“Blind Guessing? Voter Competence About Partisan Messaging,” John Henderson, Yale University
AMERICAN POLITICS & PUBLIC POLICY WORKSHOP
Abstract: Considerable research uncovers fundamental limits to voter competence about parties and candidates, which may undermine their ability to hold incumbents accountable. In this study, I develop novel inference experiments to assess whether these limits extend to voters as ‘blind guessers’, unable to discern differences in electoral messages aired by Democrats and Republicans. The experiments ask respondents to infer candidates’ party from their campaign statements, allowing an analysis of individual and ad-level factors that influence accurate party inferences. I find voters, including the least informed, possess modest competence about partisanship in campaign messaging.
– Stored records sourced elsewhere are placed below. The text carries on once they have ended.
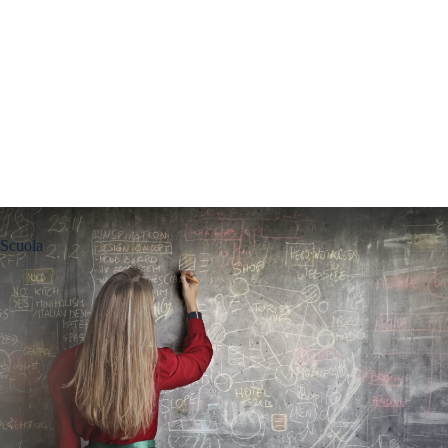
Scuola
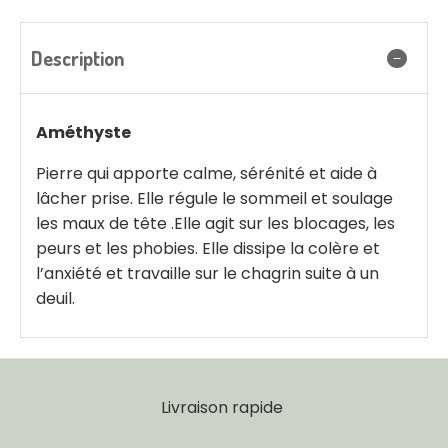
Description
Améthyste
Pierre qui apporte calme, sérénité et aide à
lâcher prise. Elle régule le sommeil et soulage
les maux de tête .Elle agit sur les blocages, les
peurs et les phobies. Elle dissipe la colère et
l’anxiété et travaille sur le chagrin suite à un
deuil.
Livraison rapide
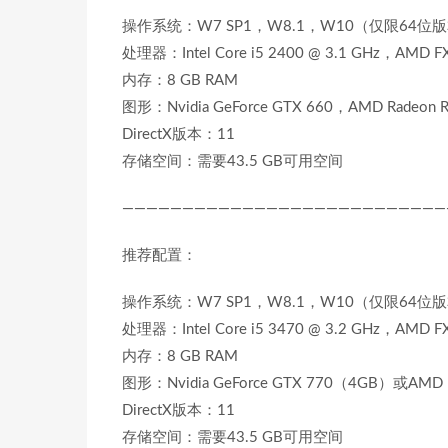
操作系统：W7 SP1，W8.1，W10（仅限64位
处理器：Intel Core i5 2400 @ 3.1 GHz，AMD FX
内存：8 GB RAM
图形：Nvidia GeForce GTX 660，AMD Radeon 
DirectX版本：11
存储空间：需要43.5 GB可用空间
———————————————————————————
推荐配置：
操作系统：W7 SP1，W8.1，W10（仅限64位
处理器：Intel Core i5 3470 @ 3.2 GHz，AMD FX
内存：8 GB RAM
图形：Nvidia GeForce GTX 770（4GB）或AMD
DirectX版本：11
存储空间：需要43.5 GB可用空间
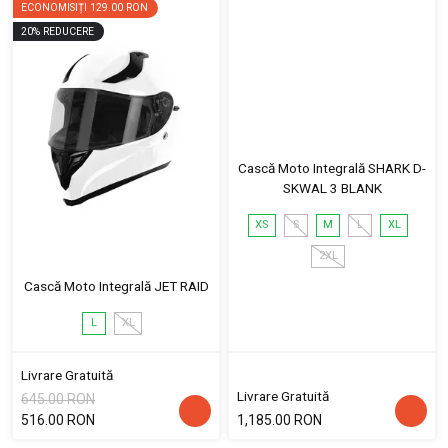
ECONOMISIȚI
129.00 RON
20
%
REDUCERE
Cască Moto Integrală SHARK D-
SKWAL 3 BLANK
XS
S
M
L
XL
2XL
Cască Moto Integrală JET RAID
L
XL
Livrare Gratuită
Livrare Gratuită
645.00 RON
516.00 RON
1,185.00 RON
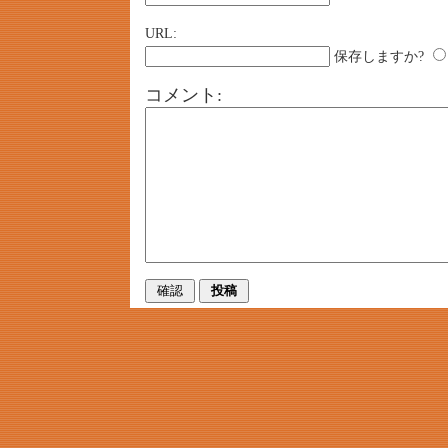
URL:
保存しますか?
コメント:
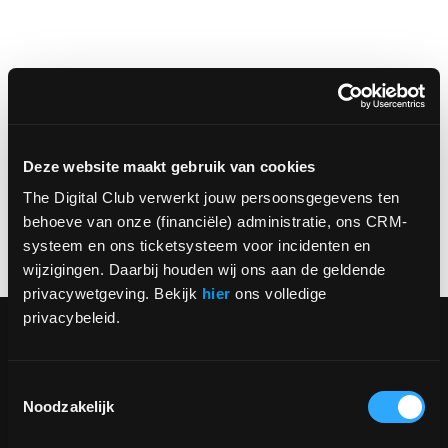
Deze website maakt gebruik van cookies
The Digital Club verwerkt jouw persoonsgegevens ten 
behoeve van onze (financiële) administratie, ons CRM-
systeem en ons ticketsysteem voor incidenten en 
wijzigingen. Daarbij houden wij ons aan de geldende 
privacywetgeving. Bekijk 
hier
 ons volledige 
privacybeleid.
Toestemmingsselectie
Noodzakelijk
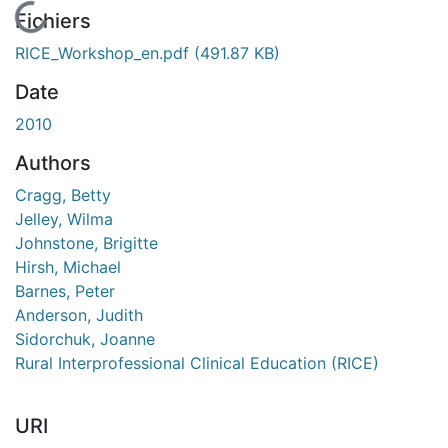
En cours de chargement...
Fichiers
RICE_Workshop_en.pdf
(491.87 KB)
Date
2010
Authors
Cragg, Betty
Jelley, Wilma
Johnstone, Brigitte
Hirsh, Michael
Barnes, Peter
Anderson, Judith
Sidorchuk, Joanne
Rural Interprofessional Clinical Education (RICE)
URI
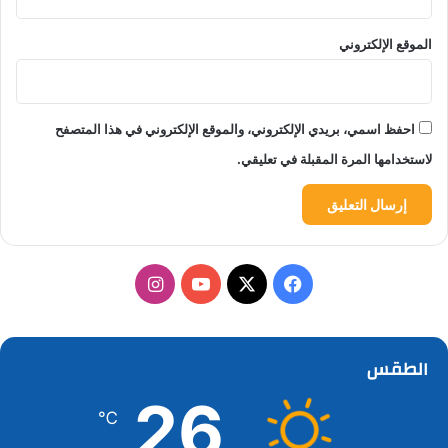
الموقع الإلكتروني
احفظ اسمي، بريدي الإلكتروني، والموقع الإلكتروني في هذا المتصفح
لاستخدامها المرة المقبلة في تعليقي.
‫X
فيسبوك
‫YouTube
انستقرام
الطقس
26
℃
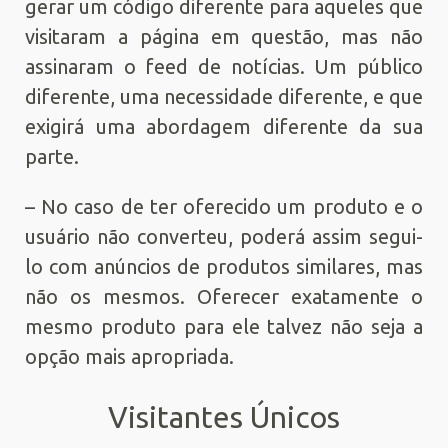
gerar um código diferente para aqueles que
visitaram a página em questão, mas não
assinaram o feed de notícias. Um público
diferente, uma necessidade diferente, e que
exigirá uma abordagem diferente da sua
parte.
– No caso de ter oferecido um produto e o
usuário não converteu, poderá assim segui-
lo com anúncios de produtos similares, mas
não os mesmos. Oferecer exatamente o
mesmo produto para ele talvez não seja a
opção mais apropriada.
Visitantes Únicos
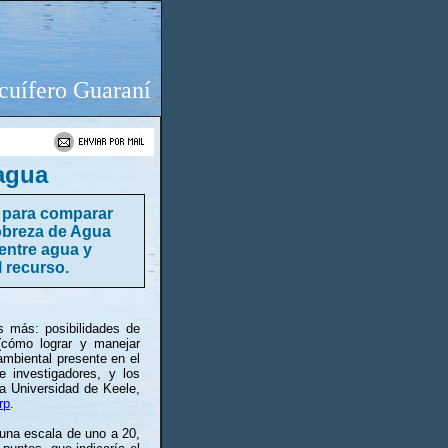
cuífero Guaraní
 agua
e para comparar
Pobreza de Agua
 entre agua y
l recurso.
s más: posibilidades de
(cómo lograr y manejar
ambiental presente en el
 investigadores, y los
a Universidad de Keele,
rp
.
 una escala de uno a 20,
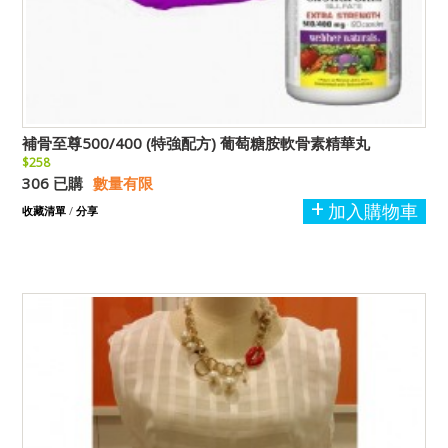
補骨至尊500/400 (特強配方) 葡萄糖胺軟骨素精華丸
$258
306 已購
數量有限
加入購物車
收藏清單
/
分享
Accuracy varies by political knowledge, though only for negative, and not positive ads. I find a major role for elite strategy driving the latter – candidates communicate counter-typical issue statements in promotion ads, diminishing voter ability to correctly attribute party. The study underscores that strategic or ‘crafted talk’ can be an important elite source of voter ignorance even for the most politically informed, raising broader implications for theories of voter competence and blind retrospection in elections.
John A. Henderson is Assistant Professor in the Department of Political Science at Yale University. His research focuses primarily on the consequences of polarization on representation and policymaking in the U.S., as well as the causes of participation and vote choice in congressional and presidential elections.